● **About this exercise**
Give the entries again exactly; drop the pictures.

....................

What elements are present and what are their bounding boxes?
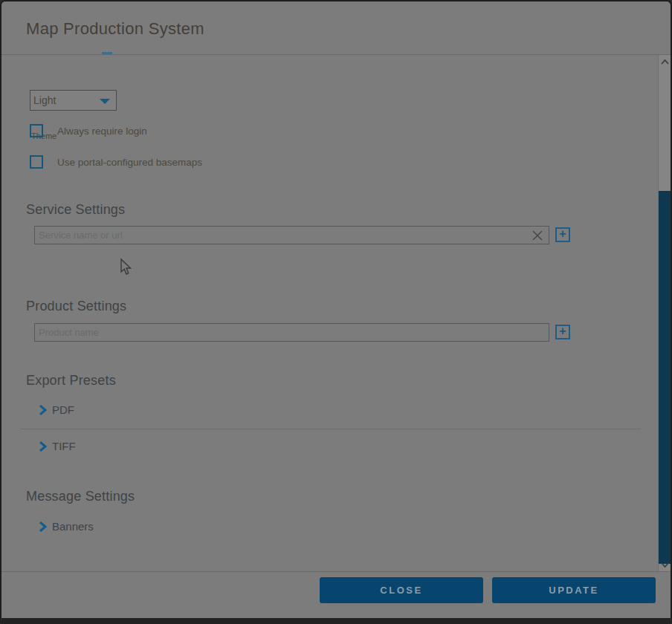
- add-service-button[interactable]: +: [555, 227, 570, 242]
- close-button[interactable]: CLOSE: [320, 577, 483, 603]
- chevron-right-icon: [39, 441, 47, 452]
- mouse-cursor-icon: [117, 257, 134, 276]
- export-preset-tiff-expander[interactable]: TIFF: [39, 440, 76, 452]
- always-require-login-row: Always require login: [30, 124, 147, 137]
- clear-service-input-icon x-icon[interactable]: [531, 229, 544, 242]
- preset-divider: [20, 429, 641, 429]
- theme-selected-value: Light: [33, 94, 56, 106]
- plus-icon: +: [559, 228, 566, 240]
- portal-basemaps-row: Use portal-configured basemaps: [30, 155, 202, 169]
- dialog-title: Map Production System: [26, 19, 204, 39]
- plus-icon: +: [559, 325, 566, 337]
- scroll-down-arrow-icon[interactable]: [659, 558, 671, 571]
- export-preset-tiff-label: TIFF: [52, 440, 76, 452]
- message-settings-heading: Message Settings: [26, 489, 135, 504]
- dialog-footer: CLOSE UPDATE: [1, 571, 671, 618]
- service-settings-heading: Service Settings: [26, 202, 125, 218]
- product-settings-heading: Product Settings: [26, 299, 126, 314]
- always-require-login-label: Always require login: [57, 126, 147, 137]
- vertical-scrollbar[interactable]: [658, 55, 671, 571]
- caret-down-icon: [100, 99, 110, 104]
- export-presets-heading: Export Presets: [26, 373, 116, 389]
- scroll-up-arrow-icon[interactable]: [659, 55, 671, 68]
- scrollbar-thumb[interactable]: [659, 191, 671, 564]
- update-button[interactable]: UPDATE: [492, 577, 656, 603]
- chevron-right-icon: [39, 405, 47, 415]
- export-preset-pdf-label: PDF: [52, 403, 74, 416]
- product-name-input[interactable]: [34, 323, 549, 342]
- map-production-system-dialog: Map Production System Theme Light Always…: [0, 0, 672, 624]
- portal-basemaps-label: Use portal-configured basemaps: [57, 157, 202, 168]
- theme-select[interactable]: Light: [30, 90, 117, 111]
- portal-basemaps-checkbox[interactable]: [30, 155, 43, 169]
- banners-label: Banners: [52, 520, 94, 533]
- banners-expander[interactable]: Banners: [39, 520, 94, 533]
- always-require-login-checkbox[interactable]: [30, 124, 43, 137]
- dialog-header: Map Production System: [1, 1, 671, 55]
- export-preset-pdf-expander[interactable]: PDF: [39, 403, 74, 416]
- settings-scroll-area: Theme Light Always require login Use por…: [1, 55, 671, 571]
- chevron-right-icon: [39, 521, 47, 532]
- add-product-button[interactable]: +: [555, 325, 570, 339]
- service-name-input[interactable]: [34, 226, 549, 244]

....................

● **Written solution**
What elements are present and what are their bounding boxes?
- add-service-button[interactable]: +: [555, 227, 570, 242]
- close-button[interactable]: CLOSE: [320, 577, 483, 603]
- chevron-right-icon: [39, 441, 47, 452]
- mouse-cursor-icon: [117, 257, 134, 276]
- export-preset-tiff-expander[interactable]: TIFF: [39, 440, 76, 452]
- always-require-login-row: Always require login: [30, 124, 147, 137]
- clear-service-input-icon x-icon[interactable]: [531, 229, 544, 242]
- preset-divider: [20, 429, 641, 429]
- theme-selected-value: Light: [33, 94, 56, 106]
- plus-icon: +: [559, 228, 566, 240]
- portal-basemaps-row: Use portal-configured basemaps: [30, 155, 202, 169]
- dialog-title: Map Production System: [26, 19, 204, 39]
- plus-icon: +: [559, 325, 566, 337]
- scroll-down-arrow-icon[interactable]: [659, 558, 671, 571]
- export-preset-tiff-label: TIFF: [52, 440, 76, 452]
- message-settings-heading: Message Settings: [26, 489, 135, 504]
- dialog-footer: CLOSE UPDATE: [1, 571, 671, 618]
- service-settings-heading: Service Settings: [26, 202, 125, 218]
- product-settings-heading: Product Settings: [26, 299, 126, 314]
- always-require-login-label: Always require login: [57, 126, 147, 137]
- vertical-scrollbar[interactable]: [658, 55, 671, 571]
- caret-down-icon: [100, 99, 110, 104]
- export-presets-heading: Export Presets: [26, 373, 116, 389]
- scroll-up-arrow-icon[interactable]: [659, 55, 671, 68]
- scrollbar-thumb[interactable]: [659, 191, 671, 564]
- update-button[interactable]: UPDATE: [492, 577, 656, 603]
- chevron-right-icon: [39, 405, 47, 415]
- export-preset-pdf-label: PDF: [52, 403, 74, 416]
- product-name-input[interactable]: [34, 323, 549, 342]
- map-production-system-dialog: Map Production System Theme Light Always…: [0, 0, 672, 624]
- portal-basemaps-label: Use portal-configured basemaps: [57, 157, 202, 168]
- theme-select[interactable]: Light: [30, 90, 117, 111]
- portal-basemaps-checkbox[interactable]: [30, 155, 43, 169]
- banners-label: Banners: [52, 520, 94, 533]
- banners-expander[interactable]: Banners: [39, 520, 94, 533]
- always-require-login-checkbox[interactable]: [30, 124, 43, 137]
- dialog-header: Map Production System: [1, 1, 671, 55]
- export-preset-pdf-expander[interactable]: PDF: [39, 403, 74, 416]
- settings-scroll-area: Theme Light Always require login Use por…: [1, 55, 671, 571]
- chevron-right-icon: [39, 521, 47, 532]
- add-product-button[interactable]: +: [555, 325, 570, 339]
- service-name-input[interactable]: [34, 226, 549, 244]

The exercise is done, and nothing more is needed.